What I know about about Maria (Mary) Lodyn, my paternal grandmother, could not fill a page of double-spaced paper. I know that she was born in Austria around 1895, that her maiden name was Kuzniak, that she had at least one brother, that she married Peter Lodyn (whose real last name I don’t know), that she had two children (Mike, my father, and Anna), and that she died in 1970. I have no idea who her parents were, when she came to the United States, how she got here, when she married my grandfather, why and when she and Grandpa changed their last name, that she apparently could read and write, how she died, or anything else about her.
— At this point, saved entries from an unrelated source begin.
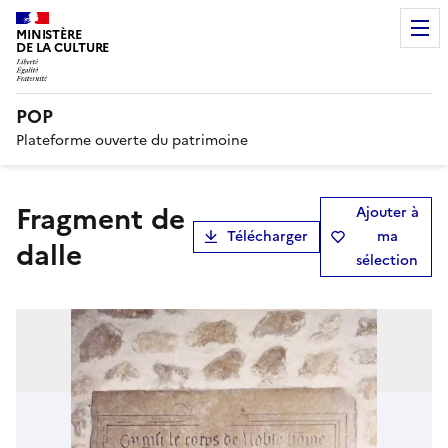
MINISTÈRE
DE LA CULTURE
POP
Plateforme ouverte du patrimoine
fragment de
Ajouter à
Télécharger
ma
dalle
sélection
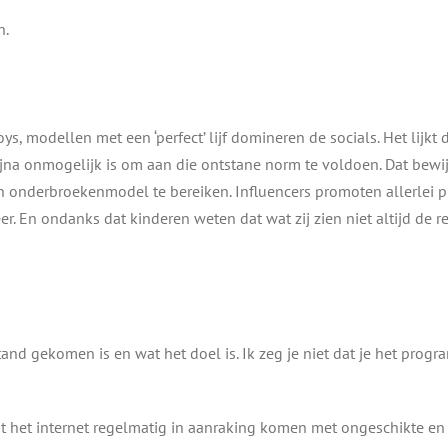
n.
ys, modellen met een ‘perfect’ lijf domineren de socials. Het lijkt d
bijna onmogelijk is om aan die ontstane norm te voldoen. Dat bewij
 een onderbroekenmodel te bereiken. Influencers promoten allerlei
 En ondanks dat kinderen weten dat wat zij zien niet altijd de reali
nd gekomen is en wat het doel is. Ik zeg je niet dat je het progr
t het internet regelmatig in aanraking komen met ongeschikte en 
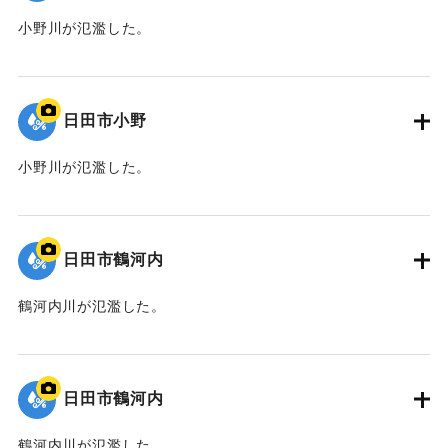
小野川が氾濫した。
｜固有コード:
01203030
日田市小野
小野川が氾濫した。
｜固有コード:
01203029
日田市鶴河内
鶴河内川が氾濫した。
｜固有コード:
01203028
日田市鶴河内
鶴河内川が氾濫した。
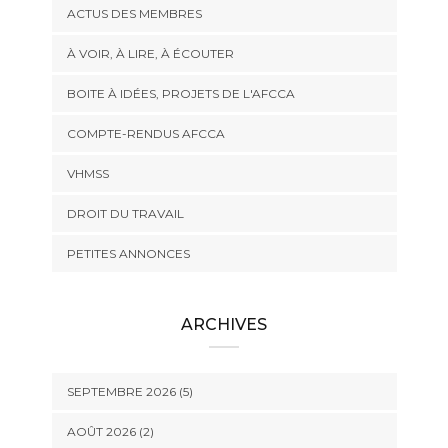
ACTUS DES MEMBRES
À VOIR, À LIRE, À ÉCOUTER
BOITE À IDÉES, PROJETS DE L'AFCCA
COMPTE-RENDUS AFCCA
VHMSS
DROIT DU TRAVAIL
PETITES ANNONCES
ARCHIVES
SEPTEMBRE 2026 (5)
AOÛT 2026 (2)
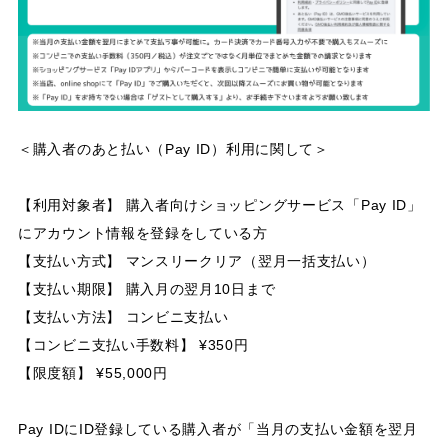
＜購入者のあと払い（Pay ID）利用に関して＞
【利用対象者】 購入者向けショッピングサービス「Pay ID」
にアカウント情報を登録をしている方
【支払い方式】 マンスリークリア（翌月一括支払い）
【支払い期限】 購入月の翌月10日まで
【支払い方法】 コンビニ支払い
【コンビニ支払い手数料】 ¥350円
【限度額】 ¥55,000円
Pay IDにID登録している購入者が「当月の支払い金額を翌月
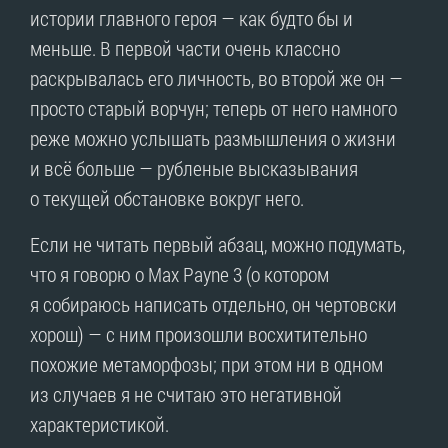
истории главного героя — как будто бы и
меньше. В первой части очень классно
раскрывалась его личность, во второй же он —
просто старый ворчун; теперь от него намного
реже можно услышать размышления о жизни
и всё больше — рубленые высказывания
о текущей обстановке вокруг него.
Если не читать первый абзац, можно подумать,
что я говорю о Max Payne 3 (о котором
я собираюсь написать отдельно, он чертовски
хорош) — с ним произошли восхитительно
похожие метаморфозы; при этом ни в одном
из случаев я не считаю это негативной
характеристикой.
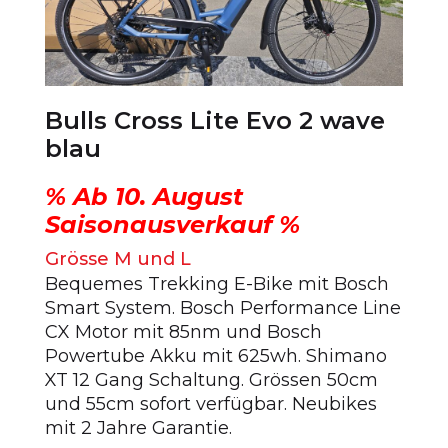
Bulls Cross Lite Evo 2 wave
blau
% Ab 10. August
Saisonausverkauf %
Grösse M und L
Bequemes Trekking E-Bike mit Bosch
Smart System. Bosch Performance Line
CX Motor mit 85nm und Bosch
Powertube Akku mit 625wh. Shimano
XT 12 Gang Schaltung. Grössen 50cm
und 55cm sofort verfügbar. Neubikes
mit 2 Jahre Garantie.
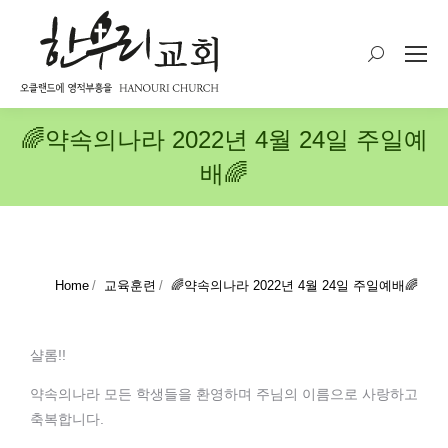
Search:
🌈약속의나라 2022년 4월 24일 주일예
배🌈
You are here:
Home
교육훈련
🌈약속의나라 2022년 4월 24일 주일예배🌈
샬롬!!
약속의나라 모든 학생들을 환영하며 주님의 이름으로 사랑하고
축복합니다.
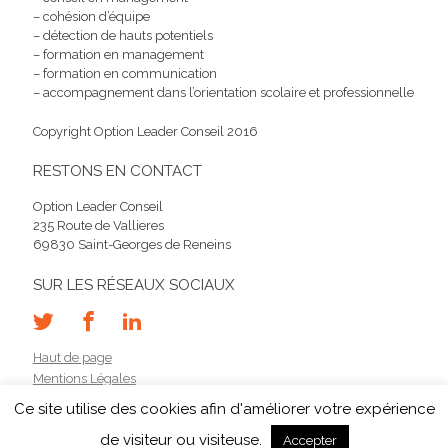
– cohésion d’équipe
– détection de hauts potentiels
– formation en management
– formation en communication
– accompagnement dans l’orientation scolaire et professionnelle
Copyright Option Leader Conseil 2016
RESTONS EN CONTACT
Option Leader Conseil
235 Route de Vallieres
69830 Saint-Georges de Reneins
SUR LES RÉSEAUX SOCIAUX
Haut de page
Mentions Légales
Contact
Ce site utilise des cookies afin d'améliorer votre expérience
de visiteur ou visiteuse.
Accepter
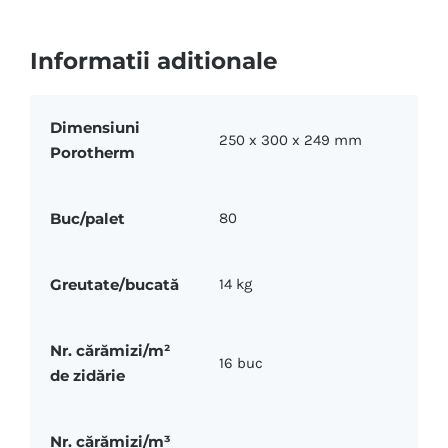
Informatii aditionale
Dimensiuni
250 x 300 x 249 mm
Porotherm
Buc/palet
80
Greutate/bucată
14 kg
Nr. cărămizi/m²
16 buc
de zidărie
Nr. cărămizi/m³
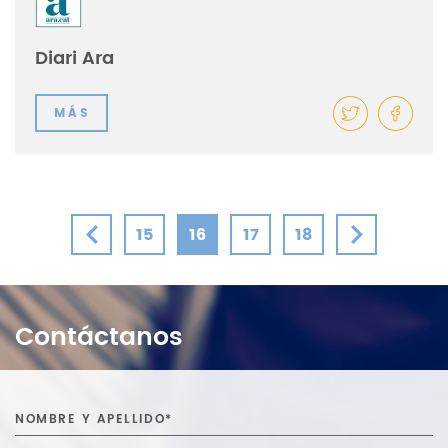
Diari Ara
MÁS
15
16
17
18
Contáctanos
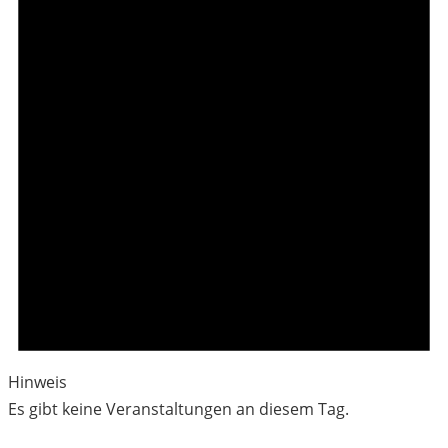
Hinweis
Es gibt keine Veranstaltungen an diesem Tag.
I suppose that she wanted it that way. The best part about this is that I discovered more about her in the last two or three days than I knew in the entirety of my life. Yay, Google, but isn’t that sad?
If it says anything about how my paternal grandparents were, they cut off communication with us within a week or so of my father’s death. On his final day of life, my father had delivered a pot of fish which he had caught to t his parents, and my mother needed the pot back. One of my high school friends, Kathy, accompanied me to my grandparents’ house so I could pick up it up. I will admit that I had little-to-no desire to see them in the first place, and having Kathy with me made me a little braver. We had barely stepped into the house when my grandmother attacked me.
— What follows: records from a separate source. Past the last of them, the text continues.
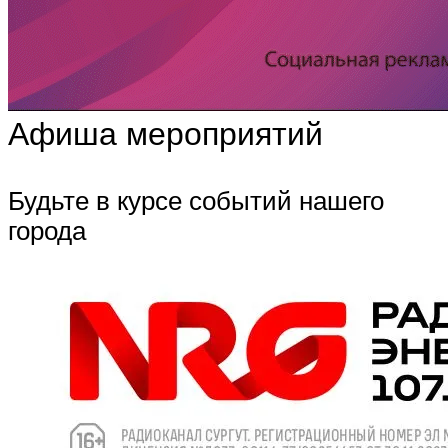
Афиша мероприятий
Будьте в курсе событий нашего
города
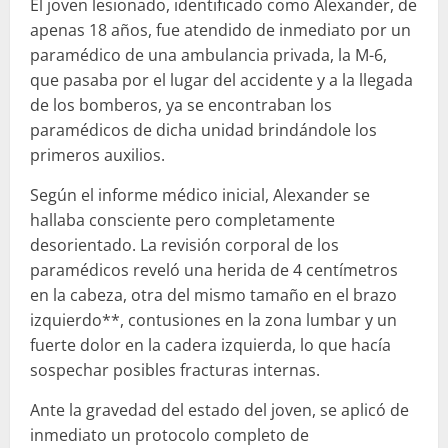
El joven lesionado, identificado como Alexander, de
apenas 18 años, fue atendido de inmediato por un
paramédico de una ambulancia privada, la M-6,
que pasaba por el lugar del accidente y a la llegada
de los bomberos, ya se encontraban los
paramédicos de dicha unidad brindándole los
primeros auxilios.
Según el informe médico inicial, Alexander se
hallaba consciente pero completamente
desorientado. La revisión corporal de los
paramédicos reveló una herida de 4 centímetros
en la cabeza, otra del mismo tamaño en el brazo
izquierdo**, contusiones en la zona lumbar y un
fuerte dolor en la cadera izquierda, lo que hacía
sospechar posibles fracturas internas.
Ante la gravedad del estado del joven, se aplicó de
inmediato un protocolo completo de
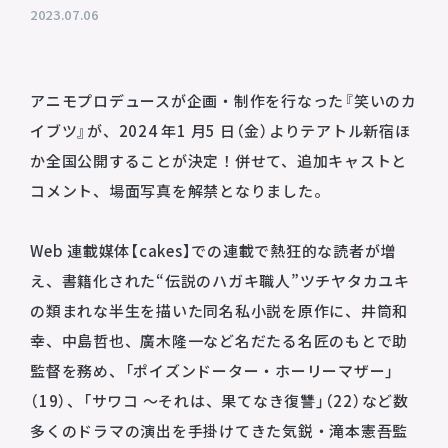
2023.07.06
プライバシーポリシー
音響制作
SOUND PRODUCTION
サイトマップ
アニモプロデュースが企画・制作を行なった『笑いのカ
イブツ』が、2024 年1 ⽉5 ⽇（⾦）よりテアトル新宿ほ
animo actors source
か全国公開することが決定！併せて、追加キャストと
小野賢章 OFFICIAL FANCLUB
コメント、場⾯写真を解禁となりました。
オンライン・ショップ
Web 連載媒体【cakes】での連載で熱狂的な読者が増
Facebook
え、書籍化された“伝説のハガキ職⼈”ツチヤタカユキ
X(Twitter)
の類まれな半⽣を描いた同名私⼩説を原作に、井筒和
幸、中島哲也、廣⽊隆⼀など名だたる名匠のもとで助
監督を務め、「ポイズンドーター・ホーリーマザー」
（19）、「サワコ 〜それは、果てなき復讐」（22）など数
多くのドラマの演出を⼿掛けてきた気鋭・滝本憲吾監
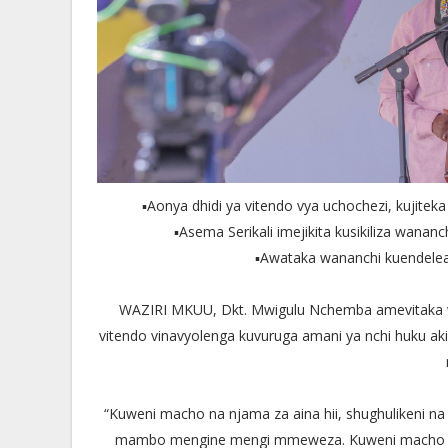
▪️Aonya dhidi ya vitendo vya uchochezi, kuji
▪️Asema Serikali imejikita kusikiliza wana
▪️Awataka wananchi kuendelea
WAZIRI MKUU, Dkt. Mwigulu Nchemba amevitaka v
vitendo vinavyolenga kuvuruga amani ya nchi huku aki
“Kuweni macho na njama za aina hii, shughulikeni na wa
mambo mengine mengi mmeweza. Kuweni macho kuha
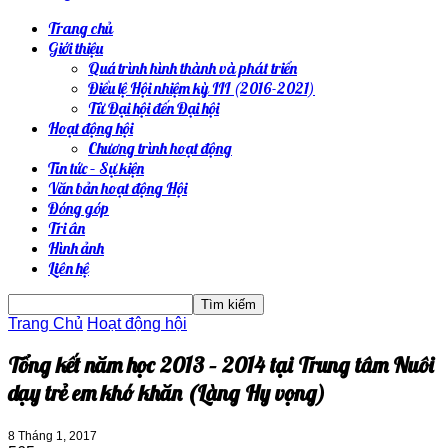
Trang chủ
Giới thiệu
Quá trình hình thành và phát triển
Điều lệ Hội nhiệm kỳ III (2016-2021)
Từ Đại hội đến Đại hội
Hoạt động hội
Chương trình hoạt động
Tin tức – Sự kiện
Văn bản hoạt động Hội
Đóng góp
Tri ân
Hình ảnh
Liên hệ
Trang Chủ
Hoạt động hội
Tổng kết năm học 2013 – 2014 tại Trung tâm Nuôi
dạy trẻ em khó khăn (Làng Hy vọng)
8 Tháng 1, 2017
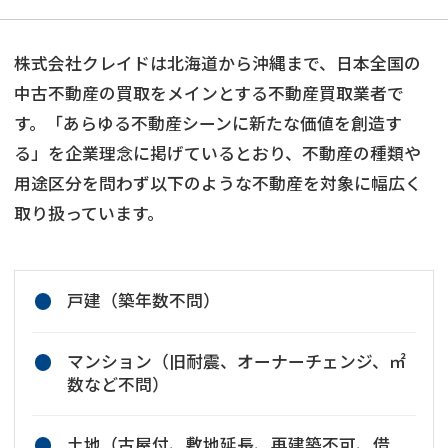
株式会社クレイドは北海道から沖縄まで、日本全国の
中古不動産の買取をメインとする不動産買取業者で
す。「あらゆる不動産シーンに新たな価値を創造す
る」を企業理念に掲げているとおり、不動産の種類や
用途区分を問わず以下のような不動産を対象に幅広く
取り扱っています。
戸建（築年数不問）
マンション（旧耐震、オーナーチェンジ、㎡
数など不問）
土地（古屋付、敷地延長、再建築不可、借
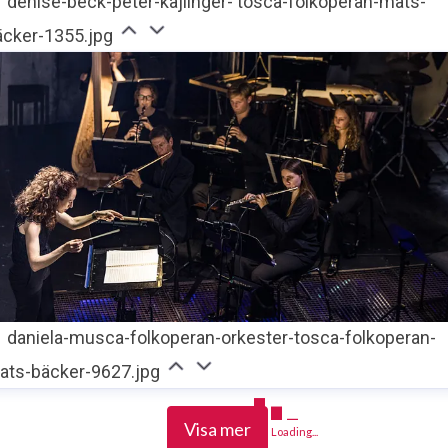
denise-beck-peter-kajlinger- tosca-folkoperan-mats-
äcker-1355.jpg
daniela-musca-folkoperan-orkester-tosca-folkoperan-
ats-bäcker-9627.jpg
Visa mer
Loading...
“You kill my Mikey,” she shrieked. Stunned, Kathy and I stood still, and the old woman pushed me with her hands. “You. You mother bury him wit nothing on.” I didn’t move as my grandmother continued to shout and push. “He cold. He come to me at night and cry because he cold.”
My grandfather finally ran interference, pulled my grandmother into the kitchen, shoved the pot at my chest, and forced Kathy and me from the house.
“You go now. Get out,” he said as he latched the door.
The firestorm of followed that depressing display burned what little association we had left with that part of my father, and we never saw our paternal grandparents alive again. Five months later, my mom’s sister, Vera, called the house. “The old lady’s dead,” she announced. That was our only notification. She didn’t want us there in life, and she didn’t want us there when she was gone.
I admit that I held onto anger for a few years. I couldn’t understand the prejudice that kept them from connecting with their own flesh and blood. As I got older, though, I stopped thinking about them at all. Age. Maturity. Indifference. I don’t know what it was that changed me, but I honestly hold no anger toward them today; I mostly feel nothing except for a little sadness at thinking of what they missed out on because of their ignorant prejudices. That is, however, a moot point since we cannot change the past; we can only hope to improve the future.